Flying Saucers
- Founder: Raymond A. Palmer
- First issue: 1957; 69 years ago
- Final issue: 1977; 49 years ago
- Country: United States

= Flying Saucers (magazine) =

Flying Saucers was a monthly magazine published and edited by Raymond A. Palmer, devoted to articles on UFOs and the Shaver Mystery.

==History==
The magazine was first published as Flying Saucers from Other Worlds in 1957, before evolving into Flying Saucers in 1958. The initial title was designed to create confusion with a science fiction magazine Other Worlds, which Palmer also published and which overlapped for two issues. Such confusion may have been designed to overcome the difficulty that a new magazine in a new category would have in finding space on news stands, to help attract readership, or more likely both. The confusion continues to tax magazine collectors to this day.
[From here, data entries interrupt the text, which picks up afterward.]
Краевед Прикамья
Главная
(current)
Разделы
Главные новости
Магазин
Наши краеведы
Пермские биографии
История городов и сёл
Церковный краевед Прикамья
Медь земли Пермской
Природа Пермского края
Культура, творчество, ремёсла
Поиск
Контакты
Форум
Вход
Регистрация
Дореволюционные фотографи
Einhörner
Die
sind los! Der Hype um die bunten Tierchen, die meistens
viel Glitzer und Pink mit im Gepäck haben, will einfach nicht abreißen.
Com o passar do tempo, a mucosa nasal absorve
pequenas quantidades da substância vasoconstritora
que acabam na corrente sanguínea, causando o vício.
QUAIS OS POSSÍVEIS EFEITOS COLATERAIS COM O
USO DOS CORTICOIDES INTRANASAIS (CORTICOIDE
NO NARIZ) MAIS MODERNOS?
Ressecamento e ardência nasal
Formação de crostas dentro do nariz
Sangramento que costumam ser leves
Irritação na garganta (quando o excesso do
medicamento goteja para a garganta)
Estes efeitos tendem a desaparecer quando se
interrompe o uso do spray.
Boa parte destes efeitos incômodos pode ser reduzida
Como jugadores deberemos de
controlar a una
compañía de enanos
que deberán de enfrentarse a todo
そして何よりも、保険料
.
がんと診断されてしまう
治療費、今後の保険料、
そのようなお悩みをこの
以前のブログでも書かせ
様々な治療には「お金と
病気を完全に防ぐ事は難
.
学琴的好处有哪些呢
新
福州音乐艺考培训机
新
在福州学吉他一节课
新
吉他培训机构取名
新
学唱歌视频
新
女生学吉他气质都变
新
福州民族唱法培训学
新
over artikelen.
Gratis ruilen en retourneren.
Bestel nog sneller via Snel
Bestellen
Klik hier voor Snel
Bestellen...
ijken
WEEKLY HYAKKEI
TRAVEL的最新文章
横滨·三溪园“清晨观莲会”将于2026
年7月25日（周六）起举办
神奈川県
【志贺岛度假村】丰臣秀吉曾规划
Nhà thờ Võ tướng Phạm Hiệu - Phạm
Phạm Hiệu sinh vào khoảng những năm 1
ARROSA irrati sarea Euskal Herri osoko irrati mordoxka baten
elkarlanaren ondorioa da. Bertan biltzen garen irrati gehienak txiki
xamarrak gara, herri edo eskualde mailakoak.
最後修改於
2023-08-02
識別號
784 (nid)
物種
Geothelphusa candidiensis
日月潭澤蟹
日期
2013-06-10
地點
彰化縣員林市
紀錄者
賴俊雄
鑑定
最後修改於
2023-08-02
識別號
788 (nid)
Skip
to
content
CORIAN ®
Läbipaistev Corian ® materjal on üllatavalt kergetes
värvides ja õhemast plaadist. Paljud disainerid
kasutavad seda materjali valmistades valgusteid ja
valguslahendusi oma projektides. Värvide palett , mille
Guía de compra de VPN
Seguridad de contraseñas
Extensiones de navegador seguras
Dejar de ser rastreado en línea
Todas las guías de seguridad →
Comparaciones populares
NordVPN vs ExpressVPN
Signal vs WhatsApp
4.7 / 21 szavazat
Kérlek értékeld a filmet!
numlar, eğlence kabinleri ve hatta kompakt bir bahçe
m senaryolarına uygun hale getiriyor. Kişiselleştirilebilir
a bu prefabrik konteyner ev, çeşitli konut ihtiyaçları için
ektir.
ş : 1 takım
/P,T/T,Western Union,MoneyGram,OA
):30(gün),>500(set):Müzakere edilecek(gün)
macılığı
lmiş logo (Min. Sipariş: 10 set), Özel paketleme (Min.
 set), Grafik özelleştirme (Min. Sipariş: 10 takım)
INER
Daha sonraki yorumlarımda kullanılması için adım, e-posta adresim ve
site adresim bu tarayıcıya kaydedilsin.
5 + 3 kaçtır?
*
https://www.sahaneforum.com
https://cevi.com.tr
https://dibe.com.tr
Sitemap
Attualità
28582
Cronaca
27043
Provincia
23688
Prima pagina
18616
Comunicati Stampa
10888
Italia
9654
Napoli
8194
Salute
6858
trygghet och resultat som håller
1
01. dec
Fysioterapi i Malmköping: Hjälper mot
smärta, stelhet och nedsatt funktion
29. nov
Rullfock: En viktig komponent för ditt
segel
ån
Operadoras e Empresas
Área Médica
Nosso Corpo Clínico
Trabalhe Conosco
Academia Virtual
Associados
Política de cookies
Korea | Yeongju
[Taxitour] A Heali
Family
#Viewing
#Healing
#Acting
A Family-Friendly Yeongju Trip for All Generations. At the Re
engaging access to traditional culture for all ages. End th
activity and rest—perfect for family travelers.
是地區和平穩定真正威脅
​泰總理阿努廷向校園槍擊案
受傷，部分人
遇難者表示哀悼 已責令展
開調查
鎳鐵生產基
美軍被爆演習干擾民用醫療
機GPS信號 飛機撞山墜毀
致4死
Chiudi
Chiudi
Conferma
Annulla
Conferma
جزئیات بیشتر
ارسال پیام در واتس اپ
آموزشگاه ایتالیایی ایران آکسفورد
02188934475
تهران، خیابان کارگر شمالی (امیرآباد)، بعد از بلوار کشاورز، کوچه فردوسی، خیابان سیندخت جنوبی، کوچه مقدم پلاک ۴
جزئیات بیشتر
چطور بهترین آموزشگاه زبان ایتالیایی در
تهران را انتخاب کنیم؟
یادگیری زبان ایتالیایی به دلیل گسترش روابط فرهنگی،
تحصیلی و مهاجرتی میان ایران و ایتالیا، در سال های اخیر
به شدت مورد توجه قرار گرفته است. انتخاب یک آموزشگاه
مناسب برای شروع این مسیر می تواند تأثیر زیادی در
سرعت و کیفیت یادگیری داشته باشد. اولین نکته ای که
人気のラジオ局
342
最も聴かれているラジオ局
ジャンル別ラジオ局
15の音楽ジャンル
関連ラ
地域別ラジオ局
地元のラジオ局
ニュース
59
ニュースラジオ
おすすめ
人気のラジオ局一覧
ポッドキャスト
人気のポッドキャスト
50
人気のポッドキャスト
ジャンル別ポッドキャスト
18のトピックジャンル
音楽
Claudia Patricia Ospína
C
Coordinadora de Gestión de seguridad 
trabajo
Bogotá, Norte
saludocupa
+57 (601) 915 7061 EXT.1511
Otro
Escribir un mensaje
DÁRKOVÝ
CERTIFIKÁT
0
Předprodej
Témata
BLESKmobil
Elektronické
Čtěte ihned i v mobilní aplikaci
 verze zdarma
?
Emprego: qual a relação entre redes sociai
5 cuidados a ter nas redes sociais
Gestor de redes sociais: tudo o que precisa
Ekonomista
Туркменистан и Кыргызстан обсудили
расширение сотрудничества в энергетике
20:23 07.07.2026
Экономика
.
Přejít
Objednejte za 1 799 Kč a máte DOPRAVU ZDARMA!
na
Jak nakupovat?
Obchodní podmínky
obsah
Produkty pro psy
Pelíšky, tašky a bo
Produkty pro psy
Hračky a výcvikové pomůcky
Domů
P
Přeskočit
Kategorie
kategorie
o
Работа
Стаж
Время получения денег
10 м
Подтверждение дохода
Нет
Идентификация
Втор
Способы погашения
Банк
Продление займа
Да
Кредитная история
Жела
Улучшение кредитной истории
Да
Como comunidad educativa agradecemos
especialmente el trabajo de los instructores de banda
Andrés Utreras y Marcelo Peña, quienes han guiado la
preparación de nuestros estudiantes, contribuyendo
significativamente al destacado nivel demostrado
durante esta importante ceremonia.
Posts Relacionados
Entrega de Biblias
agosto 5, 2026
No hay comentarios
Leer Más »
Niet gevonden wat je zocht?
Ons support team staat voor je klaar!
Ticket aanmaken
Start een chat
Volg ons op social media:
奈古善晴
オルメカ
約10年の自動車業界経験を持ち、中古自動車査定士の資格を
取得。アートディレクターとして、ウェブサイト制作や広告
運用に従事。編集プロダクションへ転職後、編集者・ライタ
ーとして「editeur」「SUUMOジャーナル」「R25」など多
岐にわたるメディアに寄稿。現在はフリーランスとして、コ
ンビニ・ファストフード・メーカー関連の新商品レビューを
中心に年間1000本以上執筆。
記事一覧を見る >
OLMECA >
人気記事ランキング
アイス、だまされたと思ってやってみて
Flying Saucers From Other Worlds was first published in June 1957 and cost 35 cents an issue. The editorial by Ray Palmer on page 4 begins with "This is the first Flying Saucers From Other Worlds. Ray A. Palmer was Editor, Gray Barker was Eastern Editor and August C. Roberts was Photo Editor. Col. Ron Ormond was Western Editor several issues later. The front cover of issue number one was a composite from the movies Forbidden Planet" and "Captive Women". The editorial address was in Amherst, Wisconsin. The magazine itself was published by Palmer Publications, Inc. in Evanston, Illinois.

The Flying Saucers From Other Worlds May 1958 Issue No. 29 was the last one by that title. In the July–August 1958 Issue No. 30 the name of the magazine was changed to Flying Saucers, The Magazine of Space Conquest. Ray Palmer was still editor at that time. The title was later changed to Flying Saucers, Mysteries of the Space Age and the magazine continued until June 1976 when it ceased publication.